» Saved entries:
-.-.-
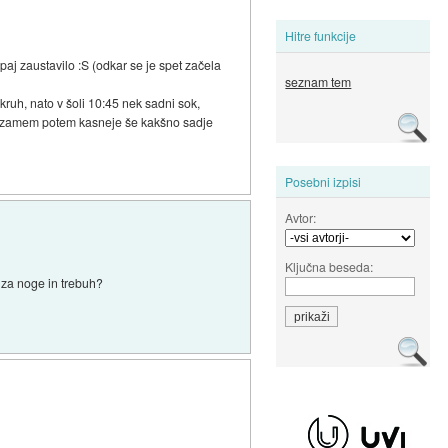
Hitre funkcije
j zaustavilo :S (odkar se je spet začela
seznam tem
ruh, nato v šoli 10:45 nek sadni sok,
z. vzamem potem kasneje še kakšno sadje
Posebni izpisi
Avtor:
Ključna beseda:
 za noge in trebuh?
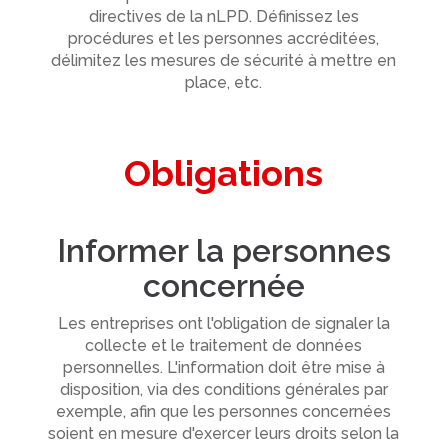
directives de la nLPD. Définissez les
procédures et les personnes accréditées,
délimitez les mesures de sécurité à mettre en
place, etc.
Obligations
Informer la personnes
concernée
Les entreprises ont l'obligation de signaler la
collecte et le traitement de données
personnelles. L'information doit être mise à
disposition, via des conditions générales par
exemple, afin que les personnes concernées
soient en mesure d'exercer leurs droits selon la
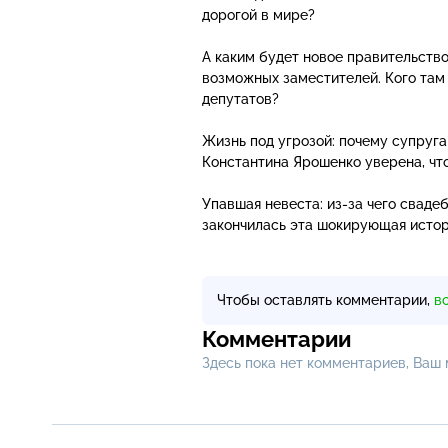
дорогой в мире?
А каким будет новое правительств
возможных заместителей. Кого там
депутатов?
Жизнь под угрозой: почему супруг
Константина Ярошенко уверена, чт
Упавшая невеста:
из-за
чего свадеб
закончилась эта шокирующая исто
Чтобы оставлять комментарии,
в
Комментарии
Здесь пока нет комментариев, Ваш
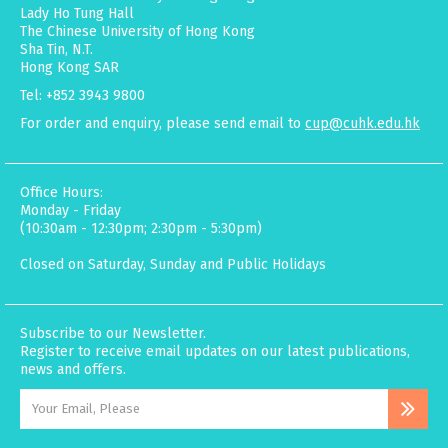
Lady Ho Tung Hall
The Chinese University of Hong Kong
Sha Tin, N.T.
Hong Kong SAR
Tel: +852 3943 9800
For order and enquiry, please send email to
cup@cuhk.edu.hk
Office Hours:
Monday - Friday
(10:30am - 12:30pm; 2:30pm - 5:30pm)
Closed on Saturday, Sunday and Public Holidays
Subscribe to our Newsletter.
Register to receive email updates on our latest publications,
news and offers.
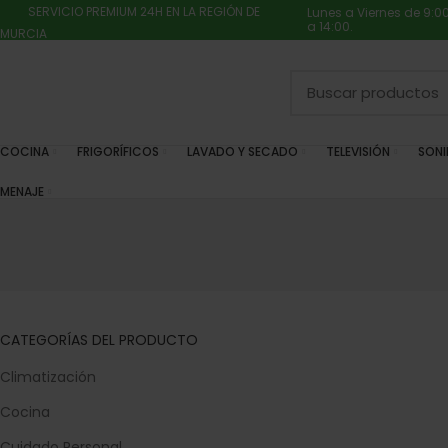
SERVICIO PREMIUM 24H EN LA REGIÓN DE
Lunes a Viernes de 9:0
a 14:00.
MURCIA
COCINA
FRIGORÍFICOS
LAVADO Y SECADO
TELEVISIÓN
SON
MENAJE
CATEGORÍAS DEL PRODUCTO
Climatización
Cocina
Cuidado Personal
-.-.-
» Your objective: Leave out the pictures and retype every line above exactly.

» Your solution:
Hitre funkcije
j zaustavilo :S (odkar se je spet začela
seznam tem
ruh, nato v šoli 10:45 nek sadni sok,
z. vzamem potem kasneje še kakšno sadje
Posebni izpisi
Avtor:
Ključna beseda:
 za noge in trebuh?
directives de la nLPD. Définissez les
procédures et les personnes accréditées,
délimitez les mesures de sécurité à mettre en
place, etc.
Obligations
Informer la personnes
concernée
Les entreprises ont l'obligation de signaler la
collecte et le traitement de données
personnelles. L'information doit être mise à
disposition, via des conditions générales par
exemple, afin que les personnes concernées
soient en mesure d'exercer leurs droits selon la
дорогой в мире?
А каким будет новое правительств
возможных заместителей. Кого там
депутатов?
Жизнь под угрозой: почему супруг
Константина Ярошенко уверена, чт
Упавшая невеста:
из-за
чего свадеб
закончилась эта шокирующая исто
Чтобы оставлять комментарии,
в
Комментарии
Здесь пока нет комментариев, Ваш
Lady Ho Tung Hall
The Chinese University of Hong Kong
Sha Tin, N.T.
Hong Kong SAR
Tel: +852 3943 9800
For order and enquiry, please send email to
cup@cuhk.edu.hk
Office Hours:
Monday - Friday
(10:30am - 12:30pm; 2:30pm - 5:30pm)
Closed on Saturday, Sunday and Public Holidays
Subscribe to our Newsletter.
Register to receive email updates on our latest publications,
news and offers.
SERVICIO PREMIUM 24H EN LA REGIÓN DE
Lunes a Viernes de 9:0
a 14:00.
MURCIA
COCINA
FRIGORÍFICOS
LAVADO Y SECADO
TELEVISIÓN
SON
MENAJE
CATEGORÍAS DEL PRODUCTO
Climatización
Cocina
Cuidado Personal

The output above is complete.